From Bern to Santiago de Compostela in 75 days: Alex Bauert demonstrated his endurance on the Camino de Santiago, as can be seen on his website. The single also shows his endurance in another way: He has long fought against radio and television taxes. These are designed as household taxes. This means that regardless of whether one or more people live in a household: TV and radio listening costs CHF 335 per year. Diplomats, recipients of supplementary benefits and deaf-blind people are exempt from the mandatory fee. The fee is collected by Serafe AG.

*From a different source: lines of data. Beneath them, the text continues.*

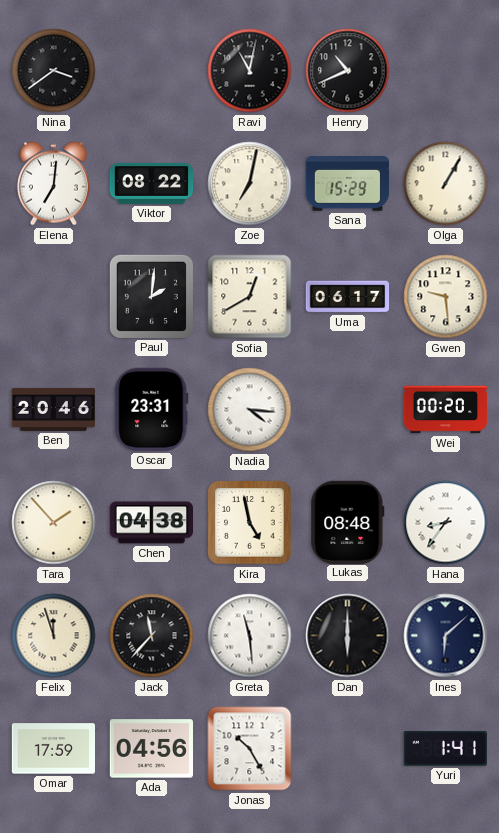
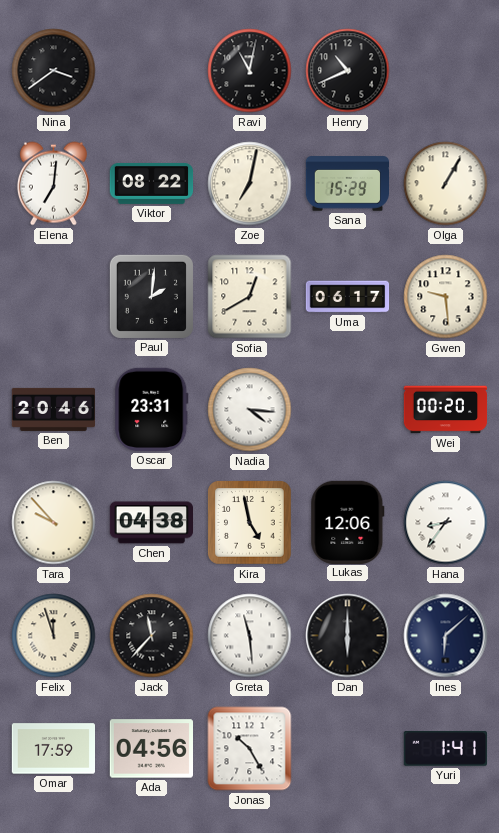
Tara: 1:53 -> 9:53
Lukas: 08:48 -> 12:06
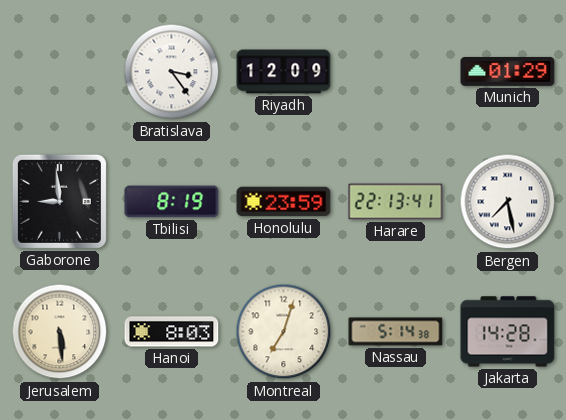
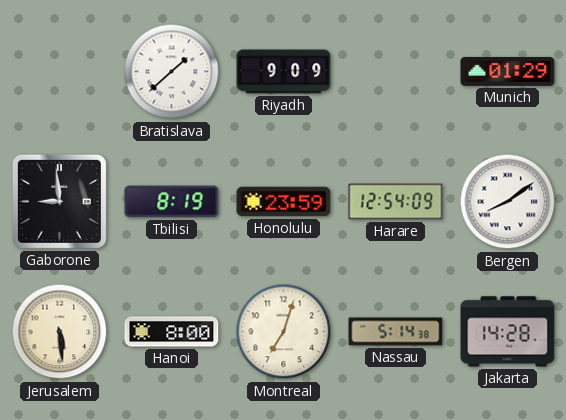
Bratislava: 3:24 -> 1:38
Riyadh: 12:09 -> 9:09
Harare: 22:13 -> 12:54
Bergen: 7:28 -> 8:09
Hanoi: 8:03 -> 8:00
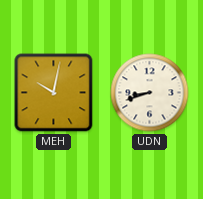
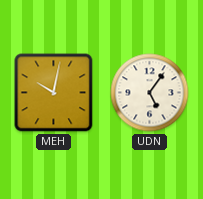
UDN: 8:42 -> 5:06
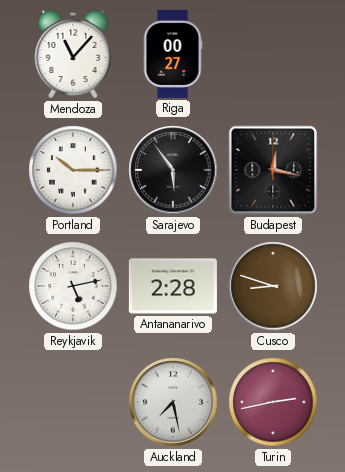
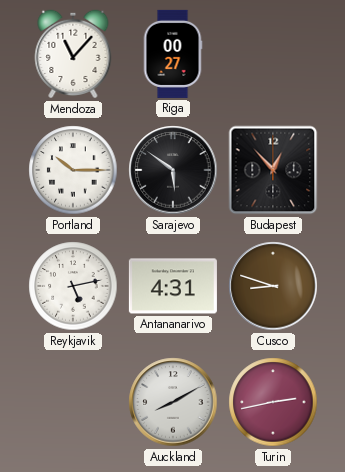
Sarajevo: 5:54 -> 5:51
Budapest: 12:17 -> 12:53
Antananarivo: 2:28 -> 4:31
Auckland: 7:28 -> 8:10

Bauert finds it discriminatory that a single person, a single father or a widow has to spend the same amount for “Tageschau” or “Echo der Zeit” as a couple, a family or members of a housing association. He hasn’t paid a Serafe bill yet. He demanded an injunction and challenged it with the Federal Office of Communications (OFCOM) – but to no avail. Bauert recently suffered another defeat. The Federal Administrative Court rejected his appeal of OFCOM’s decision. But Bauert continues to judge. The next instance is the Federal Supreme Court. If Bauert loses again, he will go to the European Court of Human Rights.
Argument disturbed Pro Single Switzerland
Bauert demands that the radio and TV fees be collected per For him, the “single” way of life is a protected feature in the sense of the anti-discrimination norm – such as an ethnic group or a religious community. Bauert argues that singles or those in the know cannot simply change their life situation. One argument in particular infuriates not only Bauert, but also the association Pro Single Switzerland: Ofcom stated that being single is a changeable state and does not fall under protection against discrimination. This thinking can be summarized somewhat casually as follows: in OFCOM’s eyes, a single person can lower the Serafe fee by picking up a partner on the next corner and quickly moving in with them.

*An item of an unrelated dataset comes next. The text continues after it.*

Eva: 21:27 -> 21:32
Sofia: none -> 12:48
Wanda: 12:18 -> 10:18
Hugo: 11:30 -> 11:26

“This is how an authority who has run out of arguments speaks,” says Sylvia Locher. Regarding the marriage penalty, the pro-single Swiss president responds:
“Marriage is also a mutable state.”
In line with Bauert, Pro Single requires that in future single people pay relatively less to listen to the radio and watch television than households with more people. Almost 17 percent of the population in Switzerland live alone. They make up more than a third of households.

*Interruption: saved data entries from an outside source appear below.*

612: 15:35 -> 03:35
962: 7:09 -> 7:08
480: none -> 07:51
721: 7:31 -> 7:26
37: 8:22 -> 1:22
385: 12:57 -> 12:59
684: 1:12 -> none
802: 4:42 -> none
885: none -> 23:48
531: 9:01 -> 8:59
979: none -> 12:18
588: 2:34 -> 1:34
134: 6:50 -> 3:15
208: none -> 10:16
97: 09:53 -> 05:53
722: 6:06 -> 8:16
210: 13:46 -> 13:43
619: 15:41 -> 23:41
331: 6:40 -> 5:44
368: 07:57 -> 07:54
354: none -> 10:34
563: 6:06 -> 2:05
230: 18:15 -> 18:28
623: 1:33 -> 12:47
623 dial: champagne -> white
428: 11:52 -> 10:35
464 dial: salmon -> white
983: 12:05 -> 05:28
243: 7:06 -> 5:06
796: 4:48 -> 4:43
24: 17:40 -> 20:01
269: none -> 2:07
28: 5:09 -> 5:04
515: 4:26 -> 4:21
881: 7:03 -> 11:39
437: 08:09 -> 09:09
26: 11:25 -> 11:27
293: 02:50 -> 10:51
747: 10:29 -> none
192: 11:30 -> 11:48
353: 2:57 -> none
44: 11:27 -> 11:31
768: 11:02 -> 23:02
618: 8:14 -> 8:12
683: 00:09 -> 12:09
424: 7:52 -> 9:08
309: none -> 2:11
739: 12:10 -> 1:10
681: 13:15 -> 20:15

Media professor criticizes current regulation
Urs Saxer is professor of media law at the University of Zurich. In an expert opinion for Pro Single, he stated: “A survey based on the number of people in households would be far more consistent with legal equality than current practice.” However, the household tax is probably not unconstitutional. The reason: the Federal Supreme Court considers a certain schematism to be permissible. In its message on the new radio and television act, the Federal Council also took the position that the bureaucratic effort involved in collecting the fee per per capita, was disproportionately high.